TRAINING
Building Agility for the 21st Century Enterprise
HOW TO DESIGN EMPLOYEE INCENTIVE PROGRAMS
May 23, 2025
9am – 4pm PHT
Online via Zoom
Learning investment: ₱3,500 per participant

OVERVIEW:
A strategic, effective and competitive incentive program should be able to attract, retain and motivate employees for your business. These incentives must be aligned with, and support the company’s goals, sensitive to Filipino culture, and flexible to cater to diverse employee needs. Combining financial rewards with meaningful recognition and growth opportunities will help you foster a motivated and high-performing team.
The Philippines has its own unique business culture, influenced by values such as bayanihan, tulungan, pag-unawa, malasakit — roughly translated as “community sharing, teamwork, understanding, caring” as well as paggalang (respect), kapwa-tao, pakikisama (smooth interpersonal relations) and strong family ties including extended family (kumpare, kumare, ninong, ninang).
How would these Filipino cultural practices influence your design of incentive programs to support your business?
It is also known that pre- and post-millennial generations have significant variations in priorities and life-values and beliefs.
The training is provided virtually through the Zoom platform.
Participants who submit and pass the required hands on exercises shall be awarded a certificate.
LEARNING OBJECTIVES:
At the end of the training, you will:
- Identify and study Filipino cultural practices that are crucial to the design of effective incentive programs — individual and team based, mandatory monetary incentives, short and long term incentives, cafeteria-style of employee benefits.

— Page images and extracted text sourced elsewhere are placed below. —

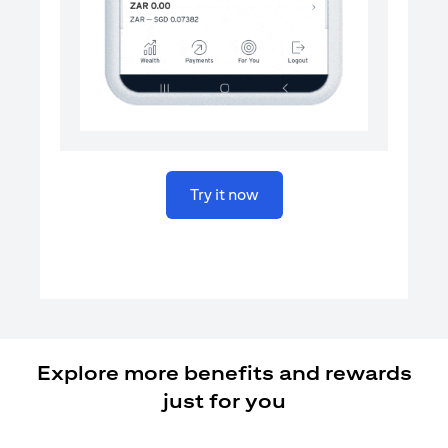
(opens in a new tab)
Try it now
Explore more benefits and rewards
just for you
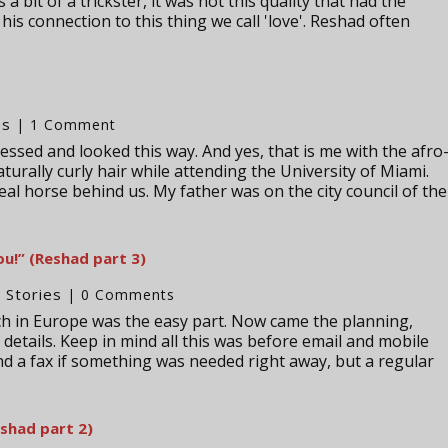
a bit of a trickster, it was not this quality that had the
 his connection to this thing we call 'love'. Reshad often
es
| 1 Comment
essed and looked this way. And yes, that is me with the afro
naturally curly hair while attending the University of Miami.
real horse behind us. My father was on the city council of the
u!” (Reshad part 3)
Stories
,
| 0 Comments
ach in Europe was the easy part. Now came the planning,
details. Keep in mind all this was before email and mobile
 a fax if something was needed right away, but a regular
shad part 2)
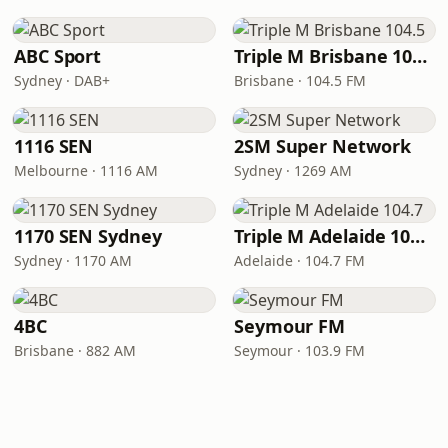
ABC Sport
Triple M Brisbane 104.5
Sydney · DAB+
Brisbane · 104.5 FM
1116 SEN
2SM Super Network
Melbourne · 1116 AM
Sydney · 1269 AM
1170 SEN Sydney
Triple M Adelaide 104.7
Sydney · 1170 AM
Adelaide · 104.7 FM
4BC
Seymour FM
Brisbane · 882 AM
Seymour · 103.9 FM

- Learn the tools and insights on how to align incentives with business goals to drive the right behavior and performance, through company case studies.

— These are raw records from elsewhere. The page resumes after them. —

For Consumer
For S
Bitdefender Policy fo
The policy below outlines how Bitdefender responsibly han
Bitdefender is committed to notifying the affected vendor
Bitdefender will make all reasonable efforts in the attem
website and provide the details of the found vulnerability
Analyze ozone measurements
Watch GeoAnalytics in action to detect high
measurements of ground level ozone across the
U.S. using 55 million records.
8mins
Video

- Tailor fit the type and structure of incentives to different employee levels and roles to ensure motivation across the organization.

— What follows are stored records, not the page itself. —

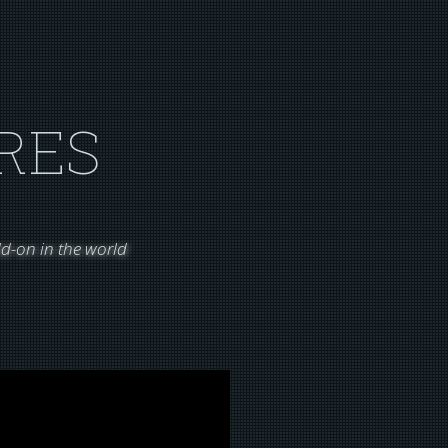
RES
d-on in the world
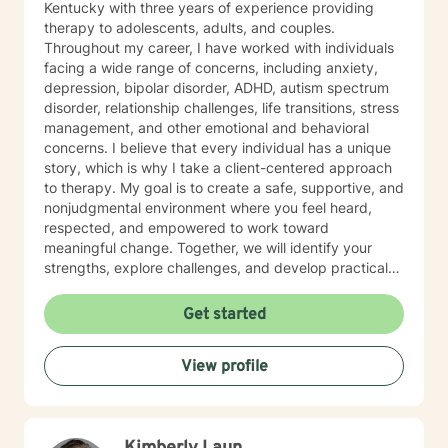
Kentucky with three years of experience providing
therapy to adolescents, adults, and couples.
Throughout my career, I have worked with individuals
facing a wide range of concerns, including anxiety,
depression, bipolar disorder, ADHD, autism spectrum
disorder, relationship challenges, life transitions, stress
management, and other emotional and behavioral
concerns. I believe that every individual has a unique
story, which is why I take a client-centered approach
to therapy. My goal is to create a safe, supportive, and
nonjudgmental environment where you feel heard,
respected, and empowered to work toward
meaningful change. Together, we will identify your
strengths, explore challenges, and develop practical
strategies that align with your goals and values. My
therapeutic approach is integrative and tailored to
Get started
each client's needs. I primarily utilize Cognitive
Behavioral Therapy (CBT), Solution-Focused Therapy,
View profile
and mindfulness-based interventions to help clients
build healthier thought patterns, strengthen coping
skills, and foster lasting personal growth. In addition to
individual therapy, I have experience providing
couples counseling, helping partners improve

- Create different levels of rewards to cater to various employee categories, from entry-level staff to top executives; pre- and post-millennials.
- Select appropriate technology tools to implement a digital platform, and evaluate current payroll software to track and manage incentives.
- Develop mechanisms to ensure fairness and transparency, as well as compliance with relevant income tax regulations and labor standards.
COURSE OUTLINE:
Module 1: Designing strategic and effective incentive programs sensitive to Filipino culture
Module 2: Types of incentives – short & long term, mandated and variable incentives, cafeteria-style incentives
Module 3: Tools and insights to align incentives with business goals to drive the right behavior & performance.
Module 4: Types and structure of incentives tailor-fit to different employee categories
Module 5: Digital platforms to implement strategic incentive programs – evaluation, selection and monitoring
Module 6: Fairness, transparency and compliance standards in incentive programs – case studies of recent Philippine Supreme Court decisions
SESSION REVIEWS:
LEARNING FACILITATOR:
Maragtas SV Amante, PhD.
Dr. Maragtas S.V. Amante is Professor at the University of the Philippines School of Labor & Industrial Relations (UP SOLAIR) in Diliman, Quezon City.
From 10 February 2011 to 09 February 2017, he was the Vice President for Administration of UP, with responsibilities over strategic HR management, performance management, compensation & benefits, labor relations, utilities management and procurement.
From 2008 to 2010, he was a professor at the College of Economics and Business, Hanyang University in Seoul/Ansan, South Korea. He was U.P. SOLAIR Dean from 1998 to 2001. He has more than 25 years experience in teaching, research and consultancy work in the areas of industrial relations, economics of human resources, and compensation.
Dr. Amante graduated with a Bachelor of Arts in Economics from the University of the Philippines’ School of Economics in 1983. After graduation from the U.P., he was recruited into the staff of the University of the Philippines’ School of Labor and Industrial Relations. He was granted an Asia Foundation fellowship to pursue a master’s degree in policy economics, which he finished in 1986, from the University of Illinois in Urbana Champaign in the United States.
His interest in Japanese human resource development led him to pursue doctoral studies in Japan, where he obtained his Ph.D. degree in 1993, from Keio University in Tokyo. In 2002-03, he was a research fellow at the Seafarers’ International Research Centre (SIRC) in Cardiff University, in Wales, UK. From 2002 to 2005, Dr Amante was a consultant and facilitator with the ASEAN Secretariat and the Japan Ministry of Health, Labor and Welfare. He was closely involved in a series of meetings and dialogues held in various ASEAN capitals, to develop a common regional framework of industrial relations in East Asia. He is a research correspond-ent with the Institute of Developing Economies (IDE), Tokyo and was a visiting scholar with Shanghai Open University in June 2018.
Current research interest: emerging patterns of work, performance and pay, and new forms of employment relations.